Below the header units, a line of minus signs will appear in the reports.

5.4.1.5.7. Data rows

The rows of data (i.e., emissions totals or activity totals) are listed sequentially, without spaces between the rows, in sorted order according to the BY instructions, and based on the order listed in the file (just explained above). Data-value-based sorting is not done by Smkreport, but rather left for a postprocessing step of other data manipulation software. Unlike the title rows, the length of the data rows constrained only by the maximum number of characters up to 3500 per ASCII line, which varies based on the platform you are using. The ARRANGE instruction can be used to improve the arrangement of data rows when the lines are too large or the program is not working properly because of the large number of data values requested in a report.

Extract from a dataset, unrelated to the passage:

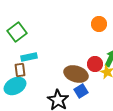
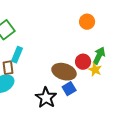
cyan rectangle: (29, 57) -> (17, 55), turned -56

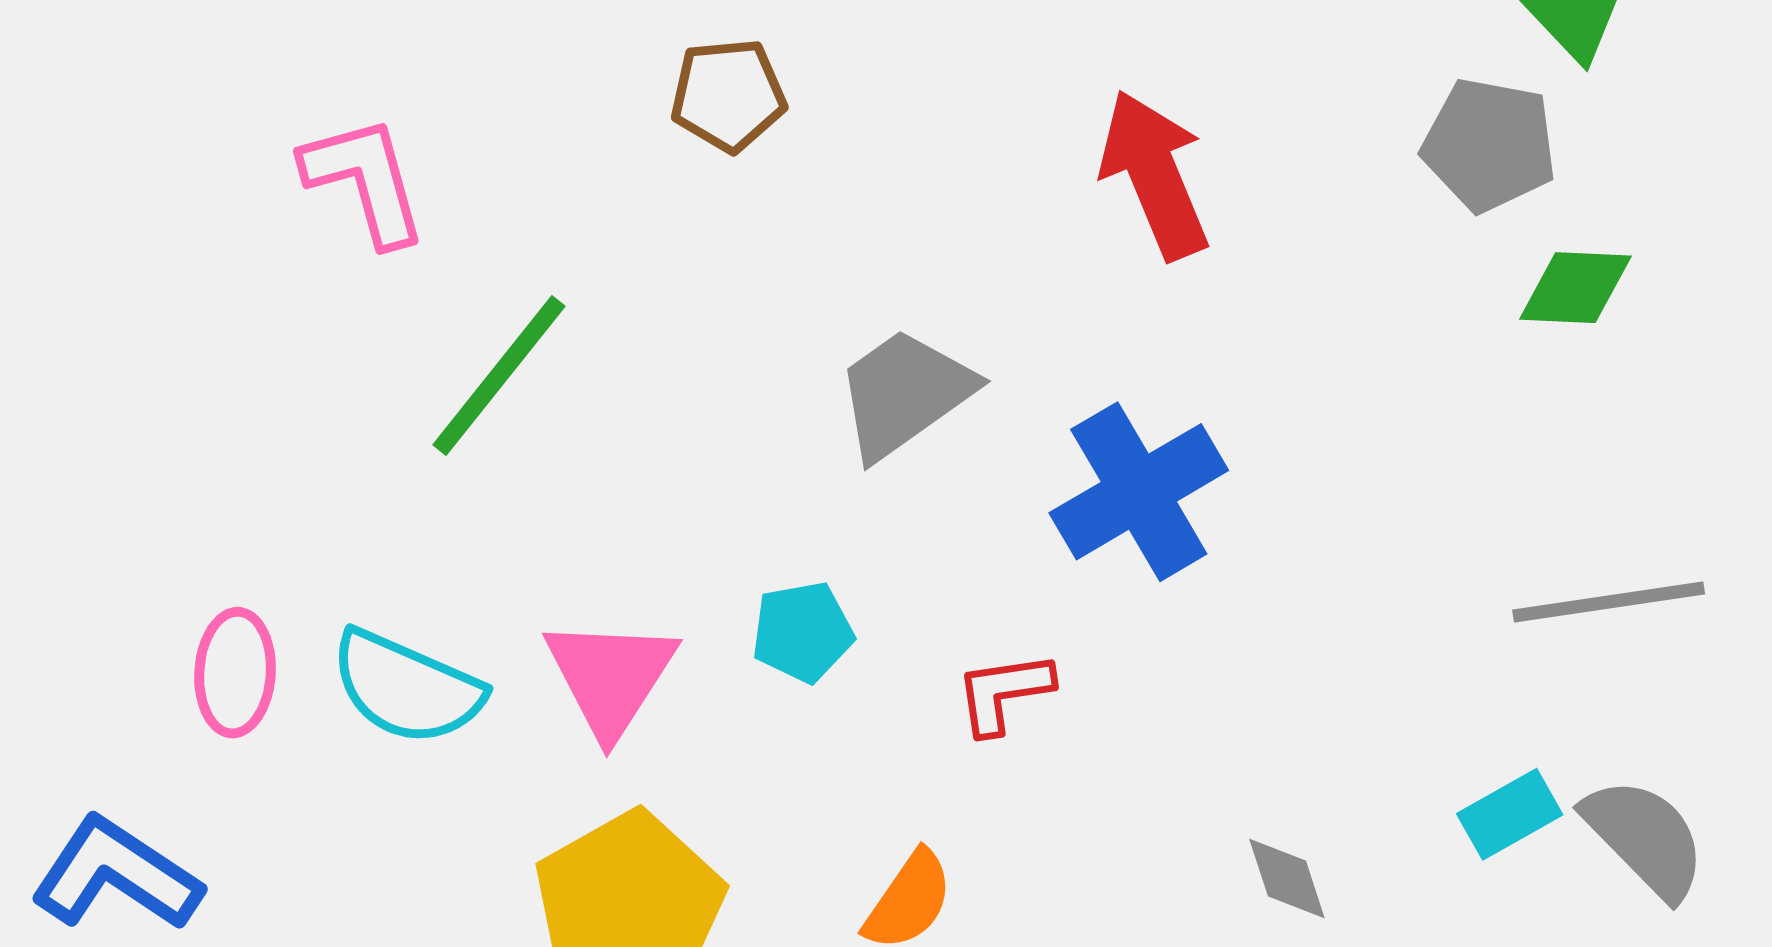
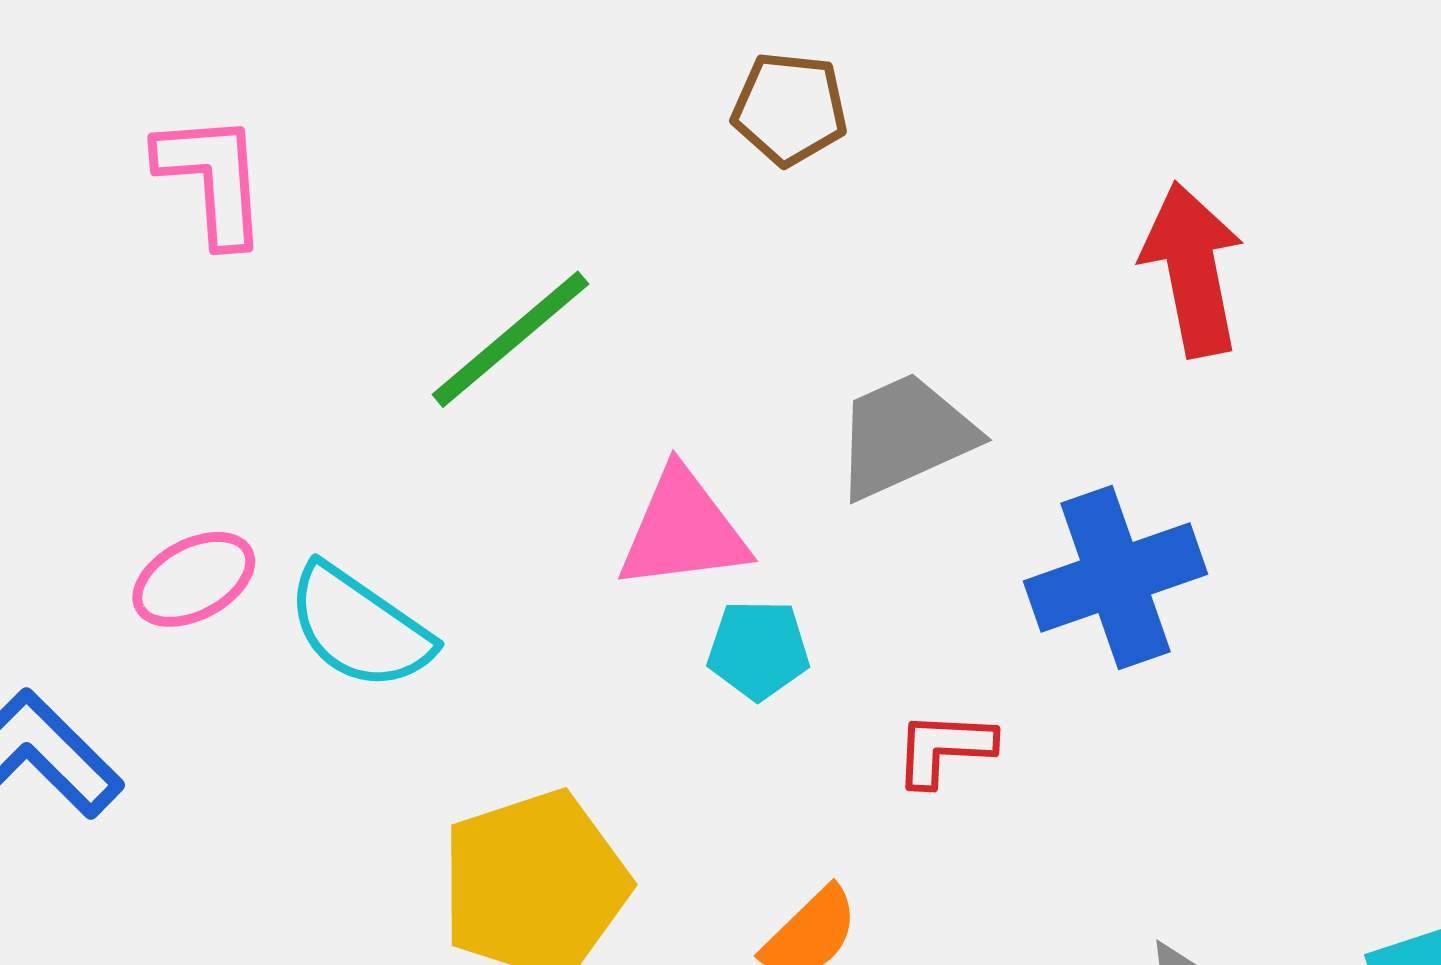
pink L-shape: (365, 180) -> (212, 179), moved
pink ellipse: (235, 673) -> (194, 579), turned 47
pink triangle: (610, 677) -> (683, 530), moved, turned 39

The data values in the rows are formatted based on the NUMBER instruction for the report.

The resolution of the data values (e.g., summed by SCC) depends on the BY instructions for the report. The inventory records included in the totals (i.e., which sources are included in the reported emissions) depend on the SELECT instructions for the report. More description of these instructions and how they affect the output is provided with the REPCONFIG file format information given earlier.

5.4.1.6. Elements of the METADATA section

Note: this section is not yet implemented in SMOKE. Once implemented, this section of the reports will begin by a line with the word METADATA on it.

5.4.1.6.1. Input files

In this part of the METADATA section, all of the input files used in running the program are provided, one on each line. The full path and file name will be provided.

5.4.1.6.2. Echoed group definitions

The group definitions from the REPCONFIG file used to generate the file will be listed in this section. The definitions will be merely copied directly from the input file to this section of the output report.

5.4.1.6.3. Echoed report instructions

The report instructions from the REPCONFIG file used for creating each report in the file will be listed in this section. The instructions will be merely copied directly from the input file.